A Hwy 2 crash with fatal consequences near Blackfalds on Monday may have been averted had a cable barrier been installed in the median, says an Alberta Transportation spokesman.

A Hwy 2 crash with fatal consequences near Blackfalds on Monday may have been averted had a cable barrier been installed in the median, says an Alberta Transportation spokesman.

Trent Bancarz said the cable barriers in place along Hwy 2 south of Red Deer have worked very well at preventing serious collisions.

“You can’t say 100 per cent with certainty (regarding Monday’s crash),” said Bancarz. “But certainly the barrier likely would have prevented the car from going into oncoming traffic.”

On Monday at around 4 p.m., emergency personnel responded to a collision on Hwy 2, just south of Hwy 597 near Blackfalds.

The driver of a car was pronounced dead at the scene.

RCMP Ponoka Integrated Traffic Unit reported that the driver of a southbound car was trying to pass a cement truck from the merging lane. It crossed through the southbound lanes and through the median, ending up in the northbound lanes, where it was struck by a compact car.

STARS air ambulance airlifted one person from the scene to an Edmonton hospital, and then one to Calgary from Red Deer Regional Hospital Centre. The driver of the southbound vehicle is dead. Two other people are injured.

No additional information as of Wednesday has been released by Ponoka RCMP.

The provincial government installed cable barriers between Red Deer and Airdrie in 2010 and since then, they have been struck 1,100 to 1,200 times, said Bancarz.
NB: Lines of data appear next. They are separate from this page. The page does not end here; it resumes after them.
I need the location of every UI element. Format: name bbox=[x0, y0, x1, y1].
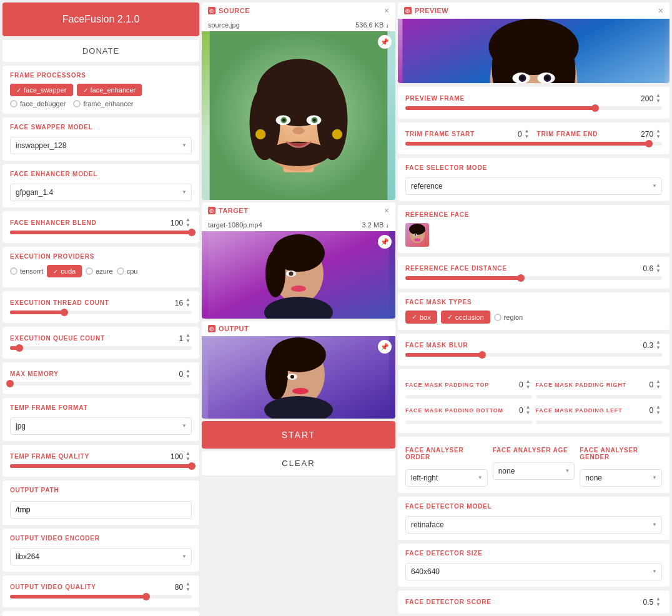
preview-label: ◎ PREVIEW bbox=[404, 7, 448, 14]
padding-left-slider[interactable] bbox=[536, 420, 663, 424]
face-detector-model-select[interactable]: retinaface bbox=[405, 516, 662, 534]
clear-button[interactable]: CLEAR bbox=[202, 451, 395, 475]
radio-azure[interactable]: azure bbox=[86, 265, 113, 277]
padding-top-slider[interactable] bbox=[405, 395, 532, 399]
trim-end-increment[interactable]: ▲ bbox=[655, 129, 662, 134]
exec-thread-slider[interactable] bbox=[10, 310, 192, 314]
source-close-button[interactable]: × bbox=[384, 6, 389, 15]
output-quality-section: OUTPUT VIDEO QUALITY 80 ▲ ▼ bbox=[2, 575, 199, 607]
mask-chip-occlusion[interactable]: ✓ occlusion bbox=[441, 310, 490, 324]
mask-radio-region[interactable]: region bbox=[494, 310, 523, 324]
max-memory-slider[interactable] bbox=[10, 382, 192, 385]
trim-start-increment[interactable]: ▲ bbox=[523, 129, 531, 134]
blur-decrement[interactable]: ▼ bbox=[655, 345, 662, 350]
pad-right-increment[interactable]: ▲ bbox=[655, 379, 662, 384]
trim-end-decrement[interactable]: ▼ bbox=[655, 134, 662, 139]
target-close-button[interactable]: × bbox=[384, 206, 389, 215]
mask-chip-box[interactable]: ✓ box bbox=[405, 310, 437, 324]
padding-bottom-slider[interactable] bbox=[405, 420, 532, 424]
face-enhancer-blend-slider[interactable] bbox=[10, 231, 192, 234]
temp-frame-format-select-wrapper: jpg bbox=[10, 416, 192, 435]
blend-increment[interactable]: ▲ bbox=[184, 217, 192, 222]
exec-queue-input: 1 ▲ ▼ bbox=[164, 333, 192, 344]
face-enhancer-model-select[interactable]: gfpgan_1.4 bbox=[10, 184, 192, 201]
analyser-gender-select[interactable]: none bbox=[580, 469, 662, 487]
queue-increment[interactable]: ▲ bbox=[184, 333, 192, 338]
output-quality-slider[interactable] bbox=[10, 595, 192, 599]
radio-cpu[interactable]: cpu bbox=[117, 265, 138, 277]
thread-increment[interactable]: ▲ bbox=[184, 297, 192, 302]
queue-decrement[interactable]: ▼ bbox=[184, 339, 192, 344]
chip-face-enhancer[interactable]: ✓ face_enhancer bbox=[77, 84, 142, 96]
temp-frame-format-select[interactable]: jpg bbox=[10, 417, 192, 435]
source-pin-button[interactable]: 📌 bbox=[378, 35, 392, 49]
preview-frame-increment[interactable]: ▲ bbox=[655, 93, 662, 98]
chip-face-swapper[interactable]: ✓ face_swapper bbox=[10, 84, 73, 96]
temp-frame-quality-slider[interactable] bbox=[10, 464, 192, 468]
pad-bottom-decrement[interactable]: ▼ bbox=[525, 410, 532, 415]
preview-frame-slider[interactable] bbox=[405, 106, 662, 110]
det-score-increment[interactable]: ▲ bbox=[655, 597, 662, 602]
face-selector-label: FACE SELECTOR MODE bbox=[405, 164, 662, 171]
source-card: ◎ SOURCE × source.jpg 536.6 KB ↓ bbox=[202, 2, 395, 200]
pad-right-decrement[interactable]: ▼ bbox=[655, 385, 662, 390]
output-image[interactable]: 📌 bbox=[202, 336, 395, 419]
radio-face-debugger[interactable]: face_debugger bbox=[10, 100, 66, 107]
check-icon: ✓ bbox=[16, 87, 21, 94]
pad-bottom-increment[interactable]: ▲ bbox=[525, 405, 532, 410]
chip-cuda[interactable]: ✓ cuda bbox=[47, 265, 82, 277]
pad-left-decrement[interactable]: ▼ bbox=[655, 410, 662, 415]
face-selector-select[interactable]: reference bbox=[405, 177, 662, 195]
trim-start-decrement[interactable]: ▼ bbox=[523, 134, 531, 139]
ref-dist-decrement[interactable]: ▼ bbox=[655, 269, 662, 274]
preview-frame-decrement[interactable]: ▼ bbox=[655, 99, 662, 104]
thread-decrement[interactable]: ▼ bbox=[184, 303, 192, 308]
quality-increment[interactable]: ▲ bbox=[184, 451, 192, 456]
ref-dist-increment[interactable]: ▲ bbox=[655, 263, 662, 268]
memory-increment[interactable]: ▲ bbox=[184, 369, 192, 374]
pad-top-increment[interactable]: ▲ bbox=[525, 379, 532, 384]
face-detector-size-select[interactable]: 640x640 bbox=[405, 563, 662, 580]
memory-decrement[interactable]: ▼ bbox=[184, 374, 192, 379]
blur-increment[interactable]: ▲ bbox=[655, 340, 662, 345]
left-panel: FaceFusion 2.1.0 DONATE FRAME PROCESSORS… bbox=[2, 2, 199, 614]
ref-face-dist-slider[interactable] bbox=[405, 276, 662, 280]
pad-left-increment[interactable]: ▲ bbox=[655, 405, 662, 410]
preview-frame-thumb bbox=[591, 104, 599, 112]
quality-decrement[interactable]: ▼ bbox=[184, 457, 192, 462]
radio-frame-enhancer[interactable]: frame_enhancer bbox=[73, 100, 133, 107]
output-encoder-select-wrapper: libx264 bbox=[10, 547, 192, 565]
output-pin-button[interactable]: 📌 bbox=[378, 340, 392, 354]
start-button[interactable]: START bbox=[202, 421, 395, 449]
padding-right-row: FACE MASK PADDING RIGHT 0 ▲ ▼ bbox=[536, 379, 663, 390]
analyser-order-select[interactable]: left-right bbox=[405, 469, 488, 487]
face-mask-blur-slider[interactable] bbox=[405, 353, 662, 357]
output-path-input[interactable] bbox=[10, 501, 192, 519]
face-enhancer-blend-row: FACE ENHANCER BLEND 100 ▲ ▼ bbox=[10, 217, 192, 228]
face-enhancer-model-label: FACE ENHANCER MODEL bbox=[10, 171, 192, 177]
face-detector-score-input: 0.5 ▲ ▼ bbox=[635, 597, 662, 607]
source-image[interactable]: 📌 bbox=[202, 31, 395, 200]
target-pin-button[interactable]: 📌 bbox=[378, 235, 392, 249]
trim-slider[interactable] bbox=[405, 142, 662, 146]
radio-circle bbox=[73, 100, 81, 107]
det-score-decrement[interactable]: ▼ bbox=[655, 602, 662, 607]
donate-button[interactable]: DONATE bbox=[2, 40, 199, 62]
padding-right-slider[interactable] bbox=[536, 395, 663, 399]
preview-close-button[interactable]: × bbox=[658, 6, 663, 15]
output-encoder-select[interactable]: libx264 bbox=[10, 548, 192, 565]
analyser-age-select[interactable]: none bbox=[493, 462, 575, 480]
exec-thread-label: EXECUTION THREAD COUNT bbox=[10, 299, 109, 306]
reference-face-thumbnail[interactable] bbox=[405, 223, 429, 247]
face-swapper-model-select[interactable]: inswapper_128 bbox=[10, 137, 192, 154]
target-image[interactable]: 📌 bbox=[202, 231, 395, 319]
blend-decrement[interactable]: ▼ bbox=[184, 223, 192, 228]
video-quality-decrement[interactable]: ▼ bbox=[184, 587, 192, 592]
face-mask-chips: ✓ box ✓ occlusion region bbox=[405, 310, 662, 324]
preview-frame-card: PREVIEW FRAME 200 ▲ ▼ bbox=[398, 87, 670, 119]
exec-queue-slider[interactable] bbox=[10, 346, 192, 350]
radio-tensorrt[interactable]: tensorrt bbox=[10, 265, 43, 277]
pad-top-decrement[interactable]: ▼ bbox=[525, 385, 532, 390]
video-quality-increment[interactable]: ▲ bbox=[184, 582, 192, 587]
preview-image[interactable] bbox=[398, 19, 670, 83]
During construction of these barriers, they were hit about 30 times.

A fatal collision happened earlier this year just north of Airdrie that involved high speed and alcohol, he said.

“We’ve had extreme circumstances where drivers are travelling 150 to 160 km/h and they’ve gone through the barriers and into oncoming traffic,” said Bancarz. “There’s been collisions but no fatals, except for the one.”

The 124-km stretch of Hwy 2 to Airdrie was chosen partly because the median is quite narrow.

Another 3.5-km section near Leduc has the safety device.

Alberta Transportation is looking at installing the barrier along other divided highways in the province, based on a priority ranking.

Bancarz said there are no plans to install any more in the 2012-2014 road capital program, but that is reviewed annually. “It’s simply a matter of available funding and overall priorities,” said Bancarz.

Median width as well as terrain are factors, he added.

The barrier was first introduced on a 10-km stretch on the north end of Deerfoot Trail in Calgary in 2007. No vehicles have broke through that barrier.